The subject of the research project includes a development of a method of a hoisting machine pulley design, using strength analyses, based on the Finite Elements Method (FEM) and dynamic analyses, using a mathematical model, describing a mine shaft hoist.

The developed mathematical models, describing dynamics of a shaft hoist, will be used for a determination of loads, changeable in time, which will become boundary conditions in the strength analysis conducted with the Finite Elements Method (FEM).

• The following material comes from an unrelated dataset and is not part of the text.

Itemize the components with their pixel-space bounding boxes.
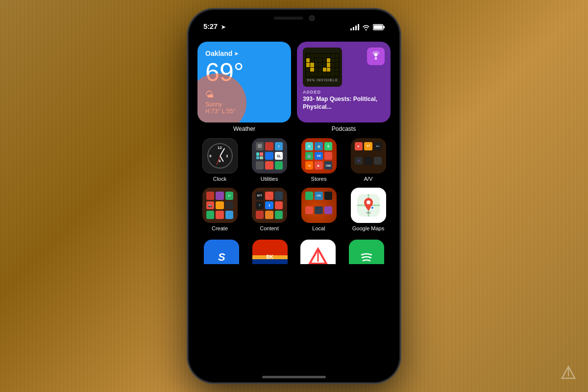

At present the Finite Elements Method is commonly used for strength analyses of hoisting machine components, in particular of a pulley. The analytical methods, used up to the present time, for determining the boundary conditions of loads in a pulley strength analysis are simplified to a significant extent and thus inaccurate. Traditional methods of determining loads omit several, essential parameters connected with operational dynamics of a mine shaft hoist such as: a hoist operational speed, a position of conveyances, elasticity of hoisting and balance ropes. These dynamic parameters are considered in the mathematical modelling process of a mine shaft hoist. Basing on such models it is possible to determine a character of changes and values of loads during an operation of a hoisting machine in a significantly more accurate manner than in the case of traditional analytical methods, which enables to conduct a more accurate strength analysis of hoisting machine components, in particular of a pulley.